Non c’è ritratto di Subasic che riesca a prescindere dall’emblematicità della sua storia personale, delle sue radici, delle sue appartenenze: e ogni storia risulta in un tentativo di legittimazione della vittoria del meticciato, dell’interculturalità, come se il successo sportivo in qualche modo servisse a sciogliere il nodo gordiano della sempiterna, intestina rivalità che cova in seno all’epicentro degli stravolgimenti balcanici degli anni Novanta.
Ante Tomic, du Jutarnj List, più di ogni altro ha centrato il punto: «In tutto il nostro paese hanno festeggiato quelli dell'HDZ, gli ustascia, le suore, le prostitute (...). Hanno tutti urlato di gioia nel momento paradossale in cui, accanto a più di 500mila ex combattenti della patria croata, a difenderla, la patria, c'era un serbo».
Il motivo per cui l’editoriale di Tomic colpisce nel segno sta tutto nel provare a immaginare gli effetti che la perpetuazione di una visione “negativa” di Subasic-in-quanto-serbo avrebbe riversato sulla realtà, distorcendola, causando un effetto simile al dissolvimento delle foto di famiglia di McFly quando si intromette nella storia d’amore tra i suoi genitori.
«In un qualche mondo parallelo, uno sconosciuto zaratino, Danijel Subašić, non sapeva giocare a calcio. È riuscito a finire le scuole, imparare qualche mestiere e diventare uno zaratino qualsiasi, un anonimo trentenne o poco più». Il mondo in cui Subasic è cresciuto, in effetti, non gli avrebbe di fatto permesso di lavorare nel settore pubblico.
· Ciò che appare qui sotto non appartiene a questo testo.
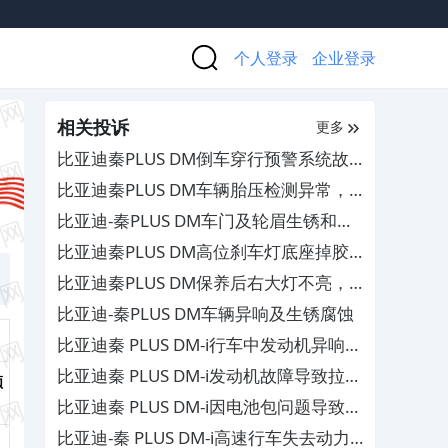
个人登录
企业登录
相关投诉
更多
比亚迪秦PLUS DM倒车穿行预警系统故
障，4S店消极处理
比亚迪秦PLUS DM车辆胎压检测异常，
影响行车安全
比亚迪-秦PLUS DM车门及轮眉生锈和轮
毂氧化掉漆
比亚迪秦PLUS DM高位刹车灯底座掉胶
及脱落，4S店强制过度维修
比亚迪秦PLUS DM保养后右大灯不亮，
4S店需自费更换
比亚迪-秦PLUS DM车辆异响及生锈腐蚀
比亚迪秦 PLUS DM-i行车中发动机异响，
售后不予质保
比亚迪秦 PLUS DM-i发动机故障导致拉
领
缸，4S店不予质保维修
比亚迪秦 PLUS DM-i因电池包问题导致行
车失速及无法提速，4S店无法解决
比亚迪-秦 PLUS DM-i高速行车失去动力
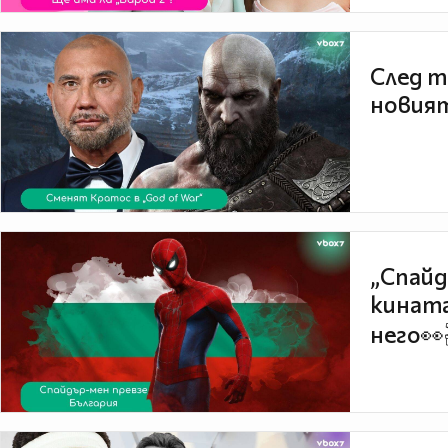
След т
новият
„Спайд
кината
него👀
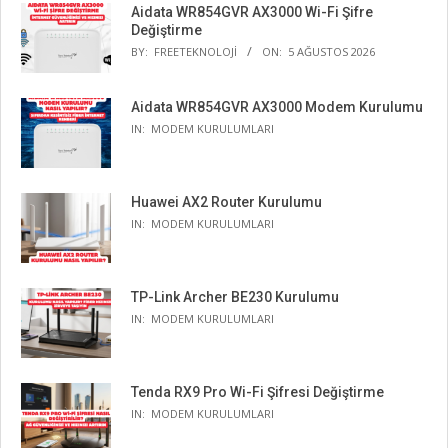
Aidata WR854GVR AX3000 Wi-Fi Şifre
Değiştirme
BY:
FREETEKNOLOJI
ON:
5 AĞUSTOS 2026
Aidata WR854GVR AX3000 Modem Kurulumu
IN:
MODEM KURULUMLARI
Huawei AX2 Router Kurulumu
IN:
MODEM KURULUMLARI
TP-Link Archer BE230 Kurulumu
IN:
MODEM KURULUMLARI
Tenda RX9 Pro Wi-Fi Şifresi Değiştirme
IN:
MODEM KURULUMLARI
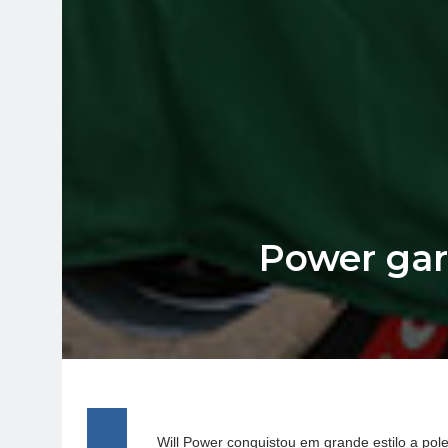
Power gara
Will Power conquistou em grande estilo a pol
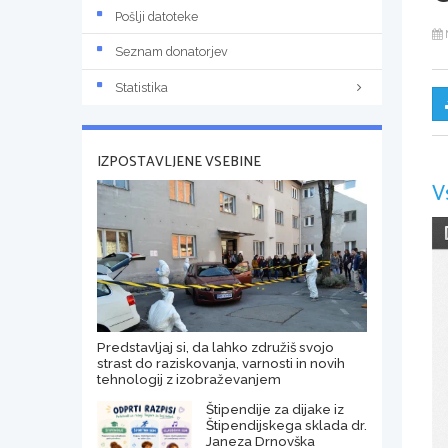
Pošlji datoteke
Seznam donatorjev
Statistika
IZPOSTAVLJENE VSEBINE
V
Predstavljaj si, da lahko združiš svojo
strast do raziskovanja, varnosti in novih
tehnologij z izobraževanjem
Štipendije za dijake iz
Štipendijskega sklada dr.
Janeza Drnovška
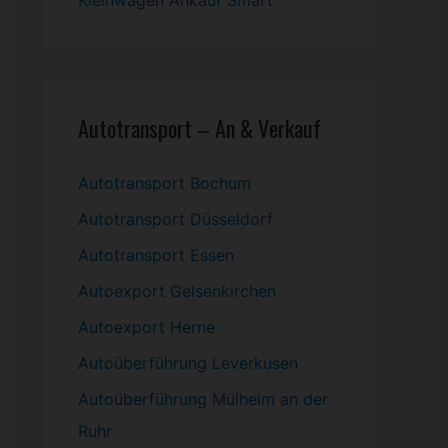
Kleinwagen
Ankauf Smart
Autotransport – An & Verkauf
Autotransport Bochum
Autotransport Düsseldorf
Autotransport Essen
Autoexport Gelsenkirchen
Autoexport Herne
Autoüberführung Leverkusen
Autoüberführung Mülheim an der
Ruhr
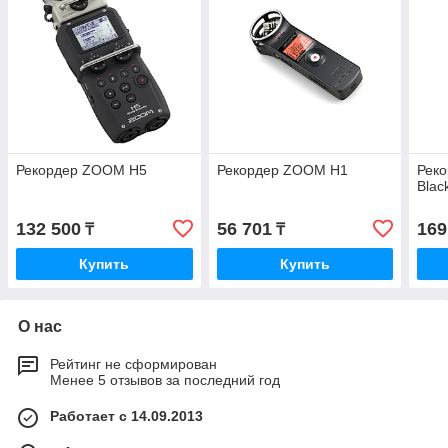
Рекордер ZOOM H5
Рекордер ZOOM H1
Реко
Blac
132 500
56 701
169
₸
₸
Купить
Купить
О нас
Рейтинг не сформирован
Менее 5 отзывов за последний год
Работает с 14.09.2013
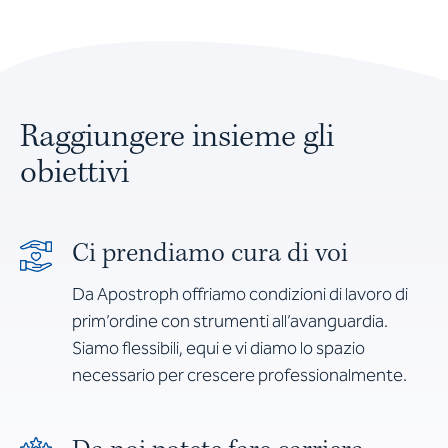
Raggiungere insieme gli
obiettivi
Ci prendiamo cura di voi
Da Apostroph offriamo condizioni di lavoro di
prim’ordine con strumenti all’avanguardia.
Siamo flessibili, equi e vi diamo lo spazio
necessario per crescere professionalmente.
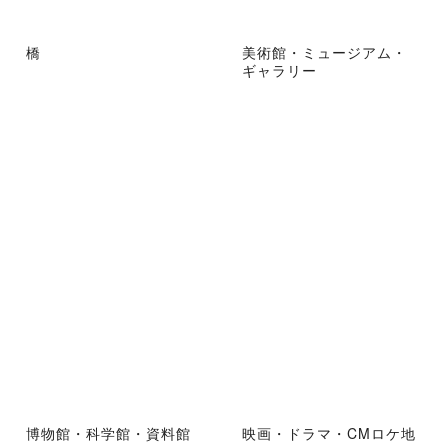
橋
美術館・ミュージアム・
ギャラリー
博物館・科学館・資料館
映画・ドラマ・CMロケ地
Non sarebbe mai potuto diventare un professore di storia, aprire un negozio: ogni strada gli sarebbe stata preclusa, o almeno gli avrebbe richiesto ennesime e reiterate manifestazioni di lealtà. Invece, la lealtà ha scelto di dimostrarla sul campo.
Il calcio è stato il grimaldello con il quale Subasic ha scardinato un destino altrimenti segnato: «cosa penseremmo di lui se non fosse un grande portiere, ma un idraulico o un impiegato? (...) O, a pensarci bene, se fosse rimasto “soltanto” un Serbo?».
Dopo la vittoria in semifinale con l’Inghilterra, “Suba” ha dedicato un pensiero alle madri che hanno perso i propri figli nel massacro di Srebrenica.
E sarebbe davvero ingeneroso se la prestazione un po’ sottotono della finale finisse per corrompere tutto il significato di Subasic per la Croazia, la maniera in cui un suo riflesso felino, o una deviazione in punta di piede su un pallone che poteva affossare ogni sogno, sono stati sufficienti a convincere alcuni croati che il nazionalismo, dopotutto, come ben dice Tomic, non è davvero che una tremenda stronzata.